Every woman who becomes involved with a man incapable of love knows in her heart that she shouldn't. The signs are always there, but she chooses to ignore them. When this man breaks a date early in their relationship, Lifshin captures that moment in It's Too Beautiful an Afternoon, Baby, to Feel: "I got undressed, / put on some blues. / It could have been / June. It could have / been lilacs dripping. / I could have seen this / as an omen."

Yet in Nostalgia, I Hate the Word we learn she is fully aware of her tendency to sabotage her better instincts:"I'm / always falling for men / with something missing: / more often it's a / heart."

Like most women involved with emotionally unavailable men, Lifshin struggles with the core of her dilemma. In Though You Never Asked she tells us, "It is as if the dead / still could comfort and / soothe like with my / father, who hardly talked, /never said I was pretty. / I've used absence to / make something out / out of nothing, to make / something more lasting / than either of you / could give me."

Most women who are attracted to men with cold hearts are the daughters of emotionally or physically absent fathers. Ultimately, it is this knowledge that gives Lifshin the strength to end the relationship and move ahead with her life. In Reading About the Floods in North Dakota she compares her experience to the devastating effects of fire and flood: "I think how I / felt swamped, / as if I'd lost / everything. What / mattered seemed / buried under water. / I was as wild as / someone looking / out at the water, / the buildings on / fire no one could / get to, eerie as / Dresden in WW2. / Like those buildings, / something inside / smoldered, felt as / gutted and I think / now I was lucky / to get out."

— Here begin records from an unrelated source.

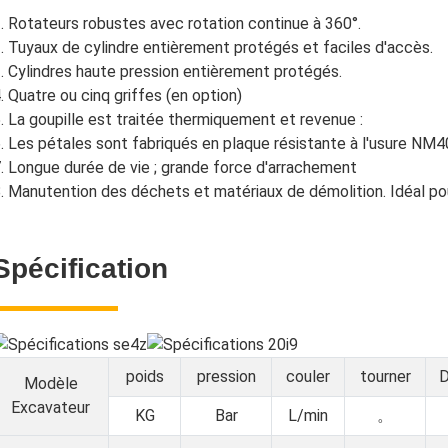
. Rotateurs robustes avec rotation continue à 360°.
. Tuyaux de cylindre entièrement protégés et faciles d'accès.
. Cylindres haute pression entièrement protégés.
. Quatre ou cinq griffes (en option)
. La goupille est traitée thermiquement et revenue :
. Les pétales sont fabriqués en plaque résistante à l'usure NM
. Longue durée de vie ; grande force d'arrachement
. Manutention des déchets et matériaux de démolition. Idéal pour
Spécification
poids
pression
couler
tourner
D
Modèle
Excavateur
KG
Bar
L/min
。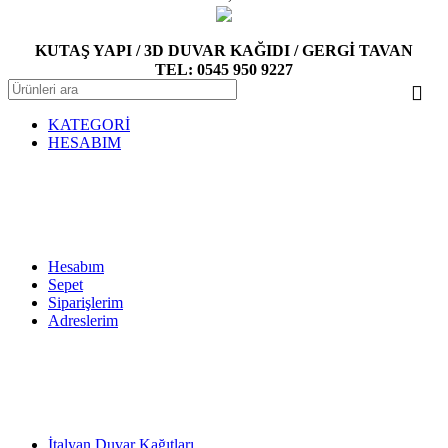
KUTAŞ YAPI / 3D DUVAR KAĞIDI / GERGİ TAVAN
TEL: 0545 950 9227
KATEGORİ
HESABIM
Hesabım
Sepet
Siparişlerim
Adreslerim
İtalyan Duvar Kağıtları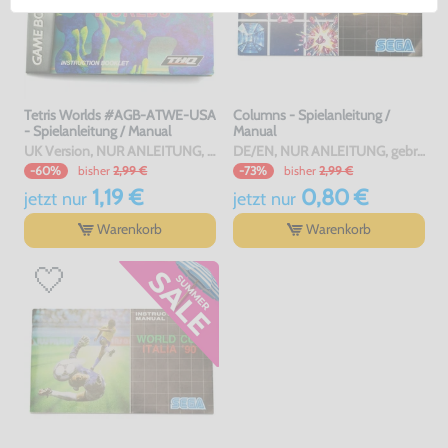
Tetris Worlds #AGB-ATWE-USA
Columns - Spielanleitung /
- Spielanleitung / Manual
Manual
UK Version, NUR ANLEITUNG, gebraucht
DE/EN, NUR ANLEITUNG, gebraucht
bisher
2,99 €
bisher
2,99 €
-60%
-73%
1,19 €
0,80 €
jetzt
nur
jetzt
nur
Warenkorb
Warenkorb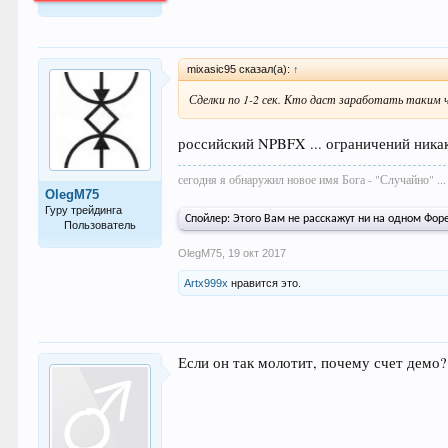
64.007
mixasic95 сказал(а):
↑
Сделки по 1-2 сек. Кто даст заработать таким 
российский NPBFX ... ограничений никаких
сегодня я обнаружил новое имя Бога - "Случайно" ...
OlegM75
Гуру трейдинга
Спойлер:
Этого Вам не расскажут ни на одном Форек
Пользователь
1.029
OlegM75
,
19 окт 2017
Artx999x
нравится это.
Если он так молотит, почему счет демо?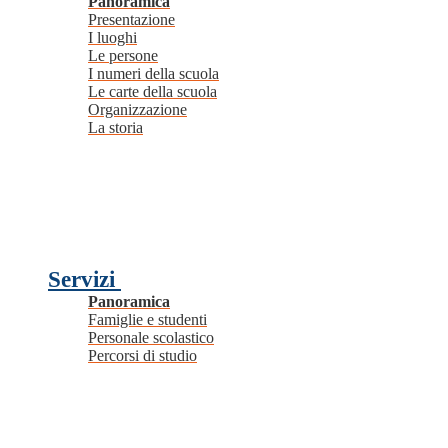
Panoramica
Presentazione
I luoghi
Le persone
I numeri della scuola
Le carte della scuola
Organizzazione
La storia
Servizi
Panoramica
Famiglie e studenti
Personale scolastico
Percorsi di studio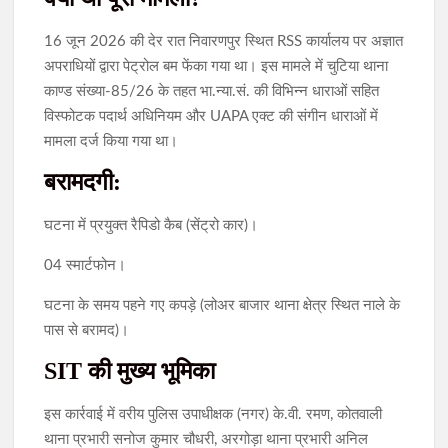
16 जून 2026 की देर रात निवारणपुर स्थित RSS कार्यालय पर अज्ञात
अपराधियों द्वारा पेट्रोल बम फेंका गया था। इस मामले में चुटिया थाना
काण्ड संख्या-85/26 के तहत भा.न्या.सं. की विभिन्न धाराओं सहित
विस्फोटक पदार्थ अधिनियम और UAPA एक्ट की संगीन धाराओं में
मामला दर्ज किया गया था।
बरामदगी:
घटना में प्रयुक्त रैपिडो कैब (सेंट्रो कार)।
04 स्मार्टफोन।
घटना के समय पहने गए कपड़े (लोअर बाजार थाना क्षेत्र स्थित नाले के
पास से बरामद)।
SIT की मुख्य भूमिका
इस कार्रवाई में वरीय पुलिस उपाधीक्षक (नगर) के.वी. रमण, कोतवाली
थाना प्रभारी सनोज कुमार चौधरी, अरगोड़ा थाना प्रभारी अनिल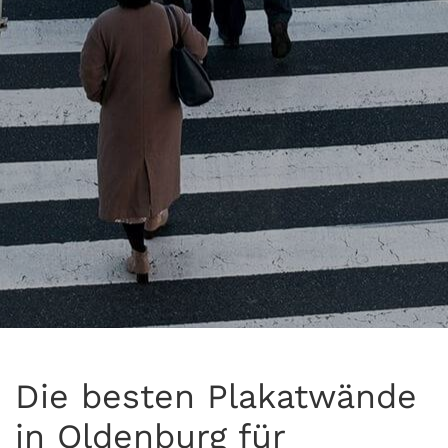
Die besten Plakatwände
in Oldenburg für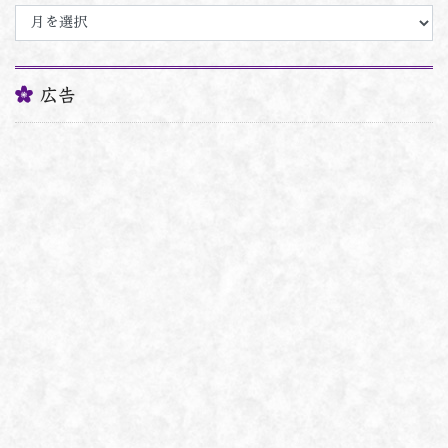
ア
ー
カ
イ
ブ
広告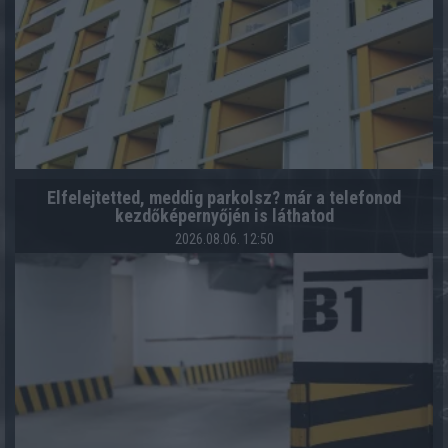
Elfelejtetted, meddig parkolsz? már a telefonod
kezdőképernyőjén is láthatod
2026.08.06. 12:50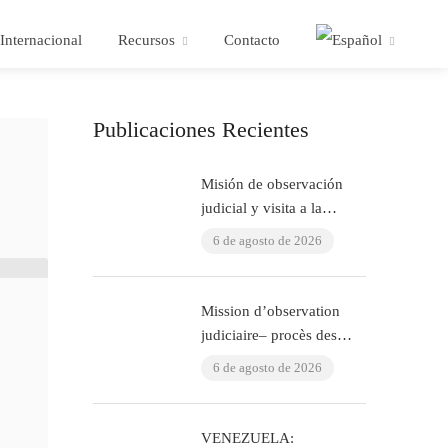
Internacional
Recursos
Contacto
Publicaciones Recientes
Misión de observación
judicial y visita a la
cárcel: juicio ÇHD II y
6 de agosto de 2026
visita a Aytaç Ünsal
(Estambul, Turquía)
Mission d’observation
judiciaire– procès des
policiers ayant torturé
6 de agosto de 2026
l’avocat Murat Çelik
(Istanbul, Turquie)
VENEZUELA: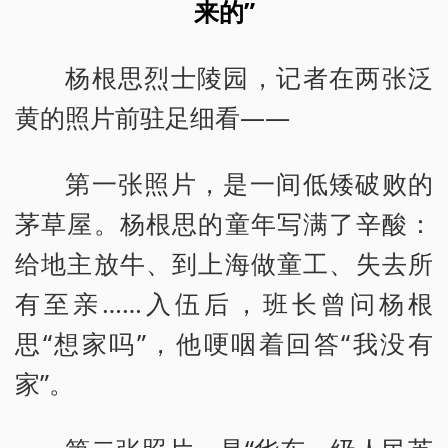
来的”
杨根思烈士陵园，记者在两张泛
黄的照片前驻足细看——
第一张照片，是一间低矮破败的
茅草屋。杨根思的童年写满了辛酸：
给地主放牛、到上海做童工、失去所
有至亲……入伍后，班长曾问杨根
思“想家吗”，他哽咽着回答“我没有
家”。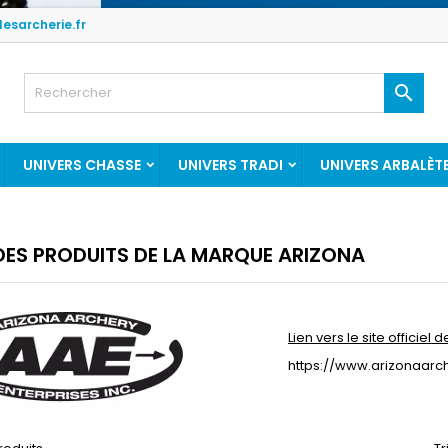
esarcherie.fr

UNIVERS CHASSE
UNIVERS TRADI
UNIVERS ARBALÈT
 DES PRODUITS DE LA MARQUE ARIZONA
Lien vers le site officiel 
https://www.arizonaarc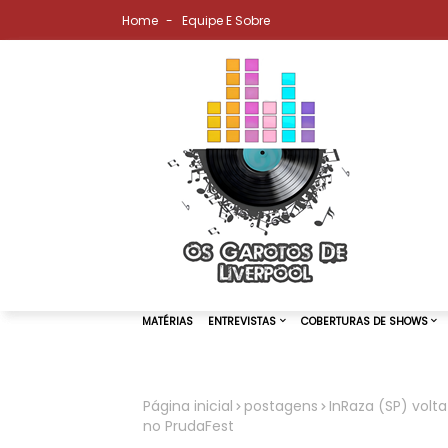
Home
Equipe E Sobre
Página inicial
postagens
InRaza (SP) volt
no PrudaFest
MATÉRIAS
ENTREVISTAS
COBER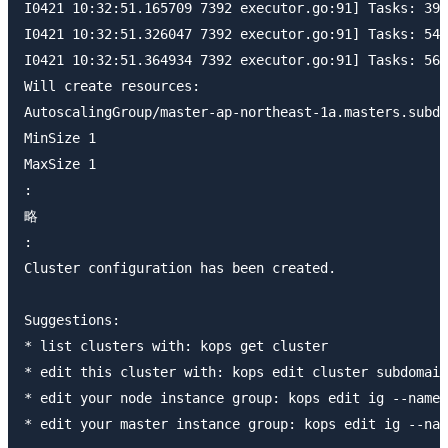
I0421 10:32:51.165709 7392 executor.go:91] Tasks: 39 
I0421 10:32:51.326047 7392 executor.go:91] Tasks: 54 
I0421 10:32:51.364934 7392 executor.go:91] Tasks: 56 
Will create resources:

AutoscalingGroup/master-ap-northeast-1a.masters.subdo
MinSize 1

MaxSize 1

:

略

:

Cluster configuration has been created.

Suggestions:

* list clusters with: kops get cluster

* edit this cluster with: kops edit cluster subdomain
* edit your node instance group: kops edit ig --name=
* edit your master instance group: kops edit ig --nam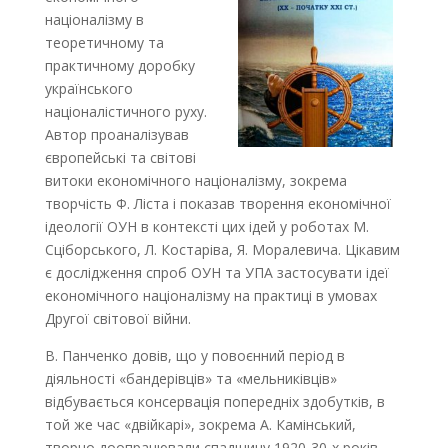
націоналізму в
теоретичному та
практичному доробку
українського
націоналістичного руху.
Автор проаналізував
європейські та світові
витоки економічного націоналізму, зокрема
творчість Ф. Ліста і показав творення економічної
ідеології ОУН в контексті цих ідей у роботах М.
Сціборського, Л. Костаріва, Я. Моралевича. Цікавим
є дослідження спроб ОУН та УПА застосувати ідеї
економічного націоналізму на практиці в умовах
Другої світової війни.
В. Панченко довів, що у повоєнний період в
діяльності «бандерівців» та «мельниківців»
відбувається консервація попередніх здобутків, в
той же час «двійкарі», зокрема А. Камінський,
творчо доопрацювали спадщину 1920-30-х років.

Even though she wrestles with an emotional pattern set from childhood, she knows what she wants and needs. In I want to Swallow the Anger she writes, "Give me a man like / a safe reliable / car, one that won't / let me down, won't have / me panicked, stranded / or have to lug home / in my arms at / too great a price."

Eventually, this is just the partner she finds. In Now I'm With Someone we learn: "who's really there. / He's not always / charming, harder to / do when it's not for / a few hours one / night. Or over radio / air. But he's there, / and when I once / feared he wouldn't / be it was more scary / than losing the tons / of fantasy I stock / piled about you." Once again, Lifshin delivers a stunning collection that enchants the reader with well-written, tightly focused poems.

Her work often reminds me of an abstract painting, and this book is a perfect example. An abstract painter delights in placing opposing colors and shapes in such a way that the overall composition is pleasing to the eye, and all areas of the piece are balanced with light, dark, or bright strokes of color. Words are Lifshin's paints, and she is a master at arranging them in tight, unusual ways to communicate the meaning of each poem to the reader. Beautifully designed and hand-bound by the publisher, A New Film About a Woman in Love With the Dead is an important addition to the two volumes of collected poems published by Black Sparrow Press. This book is not only a must for seasoned fans of Lifshin's work, but also for new readers, and I highly recommend it.